§ Task brief
Below are records to transcribe in full and unchanged; omit every picture.

§ Dataset excerpts

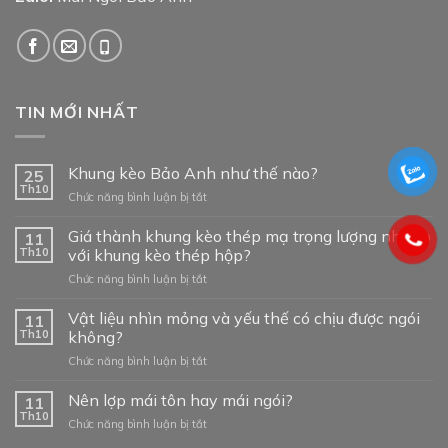
TIN MỚI NHẤT
Khung kèo Bảo Anh như thế nào?
25
Th10
ở
Chức năng bình luận bị tắt
Khung
kèo
Giá thành khung kèo thép mạ trọng lượng nhẹ so
11
Bảo
Th10
với khung kèo thép hộp?
Anh
ở
Chức năng bình luận bị tắt
như
Giá
thế
thành
Vật liệu nhìn mỏng và yếu thế có chịu được ngói
nào?
11
khung
Th10
không?
kèo
ở
Chức năng bình luận bị tắt
thép
Vật
mạ
liệu
Nên lợp mái tôn hay mái ngói?
trọng
11
nhìn
lượng
Th10
ở
Chức năng bình luận bị tắt
mỏng
nhẹ
Nên
và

§ Exercise result
TIN MỚI NHẤT
Khung kèo Bảo Anh như thế nào?
25
Th10
ở
Chức năng bình luận bị tắt
Khung
kèo
Giá thành khung kèo thép mạ trọng lượng nhẹ so
11
Bảo
Th10
với khung kèo thép hộp?
Anh
ở
Chức năng bình luận bị tắt
như
Giá
thế
thành
Vật liệu nhìn mỏng và yếu thế có chịu được ngói
nào?
11
khung
Th10
không?
kèo
ở
Chức năng bình luận bị tắt
thép
Vật
mạ
liệu
Nên lợp mái tôn hay mái ngói?
trọng
11
nhìn
lượng
Th10
ở
Chức năng bình luận bị tắt
mỏng
nhẹ
Nên
và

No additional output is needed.